Fortunately or unfortunately, depending on your viewpoint and level of growth, that means we have to forgive others because He forgave us. God is very clear on this point. Imagine if the grandmother who'd been caught stealing bread had caught someone else stealing food and proceeded to beat them about the head and shoulders with a stout cane? I think that is very unlikely, of course. This woman learned the value of forgiveness. How COULD she withhold it from others? It would have been like spitting in the judge's face and calling him a sucker. When we refuse to forgive someone, that's exactly what we do to God. We also lose the right to claim that we are his children. Children follow the nature and teaching of their father. It is only by reflecting God's forgiving nature that we can claim to share in His nature.
So to my fellow Christians, I encourage you to rejoice in the fact that you have been forgiven and strive to forgive others just as Christ forgave you.
To those who have not accepted Christ's offer of forgiveness, I implore you to consider that you have been placed in the position of the grandmother. As a sinner, you are guilty before God. Every one of us is. Your sentence has been passed. But the judge has paid your fine. Do you accept? Do you allow Him to grant you that grace which He so earnestly desires to give you?
If you want to accept this unearned pardon for yourself, Please come see me or one of the elders after the service.
Pastor Oren Otter
May 20, 2006
Today's Reading: Matthew 18:21-35
21 Then Peter came to Jesus and asked, "Lord, how many times shall I forgive my brother when he sins against me? Up to seven times?"
22 Jesus answered, "I tell you, not seven times, but seventy-seven times.
23 "Therefore, the kingdom of heaven is like a king who wanted to settle accounts with his servants.
24 As he began the settlement, a man who owed him ten thousand talents was brought to him.
25 Since he was not able to pay, the master ordered that he and his wife and his children and all that he had be sold to repay the debt.
26 "The servant fell on his knees before him. 'Be patient with me,' he begged, 'and I will pay back everything.'
27 The servant's master took pity on him, canceled the debt and let him go.

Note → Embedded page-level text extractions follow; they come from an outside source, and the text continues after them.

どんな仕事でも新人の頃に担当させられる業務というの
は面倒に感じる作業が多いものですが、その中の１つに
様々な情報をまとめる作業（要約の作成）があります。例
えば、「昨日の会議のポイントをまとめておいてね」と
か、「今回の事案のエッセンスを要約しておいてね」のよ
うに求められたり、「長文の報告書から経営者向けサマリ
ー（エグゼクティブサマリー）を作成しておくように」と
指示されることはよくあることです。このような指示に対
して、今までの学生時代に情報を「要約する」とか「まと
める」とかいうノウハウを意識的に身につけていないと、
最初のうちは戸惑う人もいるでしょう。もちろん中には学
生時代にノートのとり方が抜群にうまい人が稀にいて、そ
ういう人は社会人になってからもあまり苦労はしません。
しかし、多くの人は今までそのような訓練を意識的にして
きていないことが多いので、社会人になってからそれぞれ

28 "But when that servant went out, he found one of his fellow servants who owed him a hundred denarii. He grabbed him and began to choke him. 'Pay back what you owe me!' he demanded.
29 "His fellow servant fell to his knees and begged him, 'Be patient with me, and I will pay you back.'
30 "But he refused. Instead, he went off and had the man thrown into prison until he could pay the debt.
31 When the other servants saw what had happened, they were greatly distressed and went and told their master everything that had happened.
32 "Then the master called the servant in. 'You wicked servant,' he said, 'I canceled all that debt of yours because you begged me to.
33 Shouldn't you have had mercy on your fellow servant just as I had on you?'
34 In anger his master turned him over to the jailers to be tortured, until he should pay back all he owed.
35 "This is how my heavenly Father will treat each of you unless you forgive your brother from your heart."